Фомин мрачно усмехнулся — ротмистр Арчегов, которого он для пущего веса «произвел» в генералы, снова оказался прав. Прав в своем цинизме — противнику всегда нужно давать на выбор два варианта, вот только один должен быть неприемлем для него абсолютно, а второй выгоден нам…
Глазково
— Это пока не власть, Ефим Георгиевич, а сборище истеричных гимназисток в положении! — Ермаков возбужденно прошелся по большому залу бывшего здания Русско-азиатского банка, в котором еще вчера заседало всероссийское правительство, тоже бывшее.
Бывал он здесь неоднократно, когда в приснопамятные годы далекого будущего в сем здании поликлиника располагалась. Вот только на втором этаже большого зала не было — разбит был перегородками на многочисленные клетушки регистрации. А сейчас здесь правительственное присутствие, новоявленное…
— Ты представить не можешь, Константин Иванович, но бывшее правительство за четыре дня не сделало ничего. Ничего, даже не пошевелились. За это время только я что-то делал, на месте военного министра вроде был. Сам поднял военные училища да переарестовал всех политцентровцев вкупе…
— Вот потому-то они всю Сибирь про… и про… — от жесткого ругательства Арчегова Ефима Георгиевича передернуло. Таким ротмистра он еще не видел.
Какой тут гуманист и интеллигент, как он именует себя с улыбкой — любой башибузук турецкий от зависти плакать будет. Перерезал народу и еще выражается словесами. И выражения у него какие — смачные, боцманам с тральщиков на память.
— В общем, так, господин военный министр, должности мы с тобой получили, теперь перейдем к делу…
Договорить Ермаков не успел, как дверь распахнулась, и в зал быстро вошли еще два министра, два кислых друга Ивана, как мысленно окрестил их Константин — Серебренников и Михайлов. И сразу набросились на них, что твои цепные псы, потрясая в воздухе листками.
— Ефим Георгиевич, ну нельзя же так. Вводить осадное положение в городе и губернии вы можете, но это же террор какой-то. И как это понимать прикажете, — Серебренников возбужденно вытер капельки пота на блестящей лысине. Молодой министр, сорока еще нет, впрочем, как и всем четверым здесь собравшимся.

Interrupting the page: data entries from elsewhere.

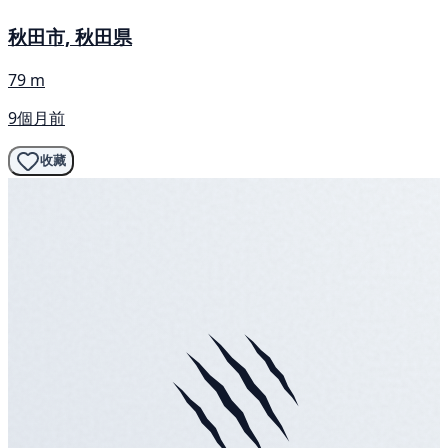
秋田市, 秋田県
79 m
9個月前
收藏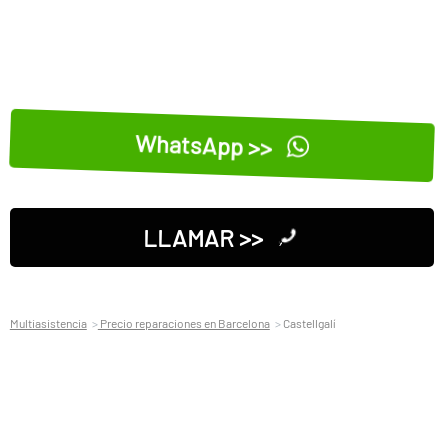
WhatsApp >>
LLAMAR >>
Multiasistencia
Precio reparaciones en Barcelona
Castellgalí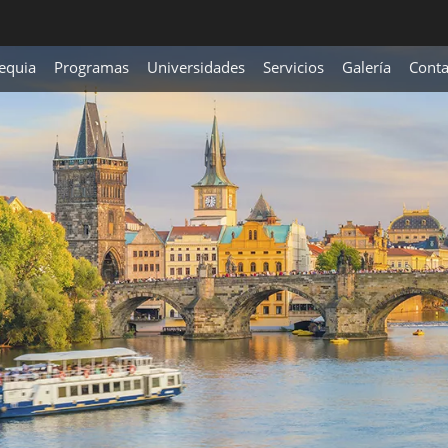
equia
Programas
Universidades
Servicios
Galería
Conta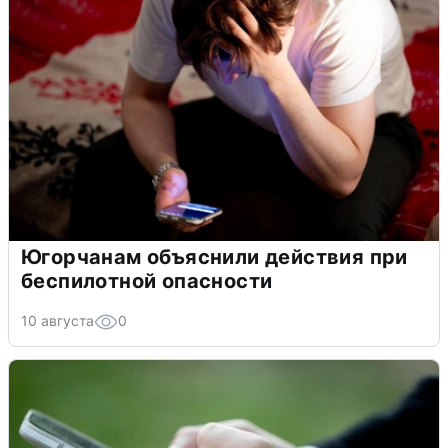
Югорчанам объяснили действия при
беспилотной опасности
10 августа
0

— Расстреливать на месте насильников, грабителей и растлителей — я это еще понимаю. Но почему вместе с ними указаны большевики, эсеры, агитаторы и демагоги. При чем здесь это, генерал?
— А при том, уважаемый Иван Иннокентьевич, что именно сейчас эта сволочь опаснее всего, и расстреливать ее нужно в первую очередь. Дабы умы в смущение не приводила…
— Я полностью согласен с полковником, — Ермаков вмешался и жестко выделил голосом новый чин Сычева. — Но лучше бы вешать…
— Как вешать?
— За шею, как еще вешают. На первом попавшемся суку, лишь бы покрепче был. Добрым людям в назидание, а злым в устрашение. Жаль только патрульных солдат и юнкеров. Расстрелять намного легче, чем на морозе с веревками возиться да всякую сволочь на них вздергивать.
— Но это же…
— Это гражданская война! Иван Иннокентьевич, ведь если революцию в белых перчатках не делают, то нечего пенять, если мы ежовые рукавицы наденем. И еще одно — я настоятельно прошу вас всех принять закон, запрещающий деятельность всех левых партий любого толка и окраски на весь период войны, вплоть до созыва Сибирского Земского Собора.
— Это как-то не звучит. Может, лучше учредительное или народное собрание? Да и запрет партий вызовет всеобщее недовольство, и от наших союзников протест будет…
— Тамбовский волк им союзник, — Ермакова аж затрясло от гнева, — от них одни беды на нашу голову. А что касается запрета, то лучше запретить деятельность всех всероссийских партий. У нас сейчас должна быть только одна партия — спасения Сибири, а все остальное от лукавого. Оставим автономистов и умеренных националистов из лояльных туземцев — вроде бы других чисто сибирских политических течений больше нет…
— Я согласен с Константином Ивановичем, — неожиданно вмешался в разговор доселе молчавший Михайлов. — До созыва непартийного земского собора следует все же запретить деятельность всероссийских партий.
— Благодарю, Иван Андрианович, — Ермаков с интересом посмотрел на министра финансов.